= Beginning of Section =

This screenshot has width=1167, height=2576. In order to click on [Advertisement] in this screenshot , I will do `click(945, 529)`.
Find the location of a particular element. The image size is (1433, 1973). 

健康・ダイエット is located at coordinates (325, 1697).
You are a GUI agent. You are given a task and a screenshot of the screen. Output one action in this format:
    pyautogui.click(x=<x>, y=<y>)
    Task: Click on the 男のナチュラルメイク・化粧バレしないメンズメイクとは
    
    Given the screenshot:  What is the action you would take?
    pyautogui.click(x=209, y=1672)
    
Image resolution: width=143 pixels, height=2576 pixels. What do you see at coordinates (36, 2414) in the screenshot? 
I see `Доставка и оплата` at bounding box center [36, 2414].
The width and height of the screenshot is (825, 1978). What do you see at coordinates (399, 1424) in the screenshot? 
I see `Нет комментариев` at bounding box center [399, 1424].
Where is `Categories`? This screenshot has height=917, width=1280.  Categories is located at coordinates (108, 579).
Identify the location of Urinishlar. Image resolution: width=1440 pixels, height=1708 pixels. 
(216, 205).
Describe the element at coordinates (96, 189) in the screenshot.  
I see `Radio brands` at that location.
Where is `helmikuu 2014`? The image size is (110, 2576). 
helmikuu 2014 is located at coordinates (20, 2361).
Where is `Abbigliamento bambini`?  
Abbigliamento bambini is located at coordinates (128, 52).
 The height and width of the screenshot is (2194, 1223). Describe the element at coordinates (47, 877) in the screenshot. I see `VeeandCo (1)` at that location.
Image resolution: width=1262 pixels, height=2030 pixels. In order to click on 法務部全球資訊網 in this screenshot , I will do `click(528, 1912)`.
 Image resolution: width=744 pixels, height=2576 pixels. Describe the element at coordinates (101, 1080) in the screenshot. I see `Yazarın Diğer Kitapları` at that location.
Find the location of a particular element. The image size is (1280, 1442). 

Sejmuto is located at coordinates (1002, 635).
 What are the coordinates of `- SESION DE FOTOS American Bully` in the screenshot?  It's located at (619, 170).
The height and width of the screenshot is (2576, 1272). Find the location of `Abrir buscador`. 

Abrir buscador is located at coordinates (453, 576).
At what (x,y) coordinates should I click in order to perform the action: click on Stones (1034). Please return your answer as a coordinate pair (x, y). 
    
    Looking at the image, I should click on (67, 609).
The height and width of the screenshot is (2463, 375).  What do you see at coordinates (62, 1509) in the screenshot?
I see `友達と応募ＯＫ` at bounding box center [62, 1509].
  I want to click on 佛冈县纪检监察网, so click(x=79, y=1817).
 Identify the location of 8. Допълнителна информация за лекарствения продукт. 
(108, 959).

= End of Section =

• Problem description: Repeat the data in its entirety, exactly as written.

• Result for this exercise:
This screenshot has width=1167, height=2576. In order to click on [Advertisement] in this screenshot , I will do `click(945, 529)`.
Find the location of a particular element. The image size is (1433, 1973). 

健康・ダイエット is located at coordinates (325, 1697).
You are a GUI agent. You are given a task and a screenshot of the screen. Output one action in this format:
    pyautogui.click(x=<x>, y=<y>)
    Task: Click on the 男のナチュラルメイク・化粧バレしないメンズメイクとは
    
    Given the screenshot:  What is the action you would take?
    pyautogui.click(x=209, y=1672)
    
Image resolution: width=143 pixels, height=2576 pixels. What do you see at coordinates (36, 2414) in the screenshot? 
I see `Доставка и оплата` at bounding box center [36, 2414].
The width and height of the screenshot is (825, 1978). What do you see at coordinates (399, 1424) in the screenshot? 
I see `Нет комментариев` at bounding box center [399, 1424].
Where is `Categories`? This screenshot has height=917, width=1280.  Categories is located at coordinates (108, 579).
Identify the location of Urinishlar. Image resolution: width=1440 pixels, height=1708 pixels. 
(216, 205).
Describe the element at coordinates (96, 189) in the screenshot.  
I see `Radio brands` at that location.
Where is `helmikuu 2014`? The image size is (110, 2576). 
helmikuu 2014 is located at coordinates (20, 2361).
Where is `Abbigliamento bambini`?  
Abbigliamento bambini is located at coordinates (128, 52).
 The height and width of the screenshot is (2194, 1223). Describe the element at coordinates (47, 877) in the screenshot. I see `VeeandCo (1)` at that location.
Image resolution: width=1262 pixels, height=2030 pixels. In order to click on 法務部全球資訊網 in this screenshot , I will do `click(528, 1912)`.
 Image resolution: width=744 pixels, height=2576 pixels. Describe the element at coordinates (101, 1080) in the screenshot. I see `Yazarın Diğer Kitapları` at that location.
Find the location of a particular element. The image size is (1280, 1442). 

Sejmuto is located at coordinates (1002, 635).
 What are the coordinates of `- SESION DE FOTOS American Bully` in the screenshot?  It's located at (619, 170).
The height and width of the screenshot is (2576, 1272). Find the location of `Abrir buscador`. 

Abrir buscador is located at coordinates (453, 576).
At what (x,y) coordinates should I click in order to perform the action: click on Stones (1034). Please return your answer as a coordinate pair (x, y). 
    
    Looking at the image, I should click on (67, 609).
The height and width of the screenshot is (2463, 375).  What do you see at coordinates (62, 1509) in the screenshot?
I see `友達と応募ＯＫ` at bounding box center [62, 1509].
  I want to click on 佛冈县纪检监察网, so click(x=79, y=1817).
 Identify the location of 8. Допълнителна информация за лекарствения продукт. 
(108, 959).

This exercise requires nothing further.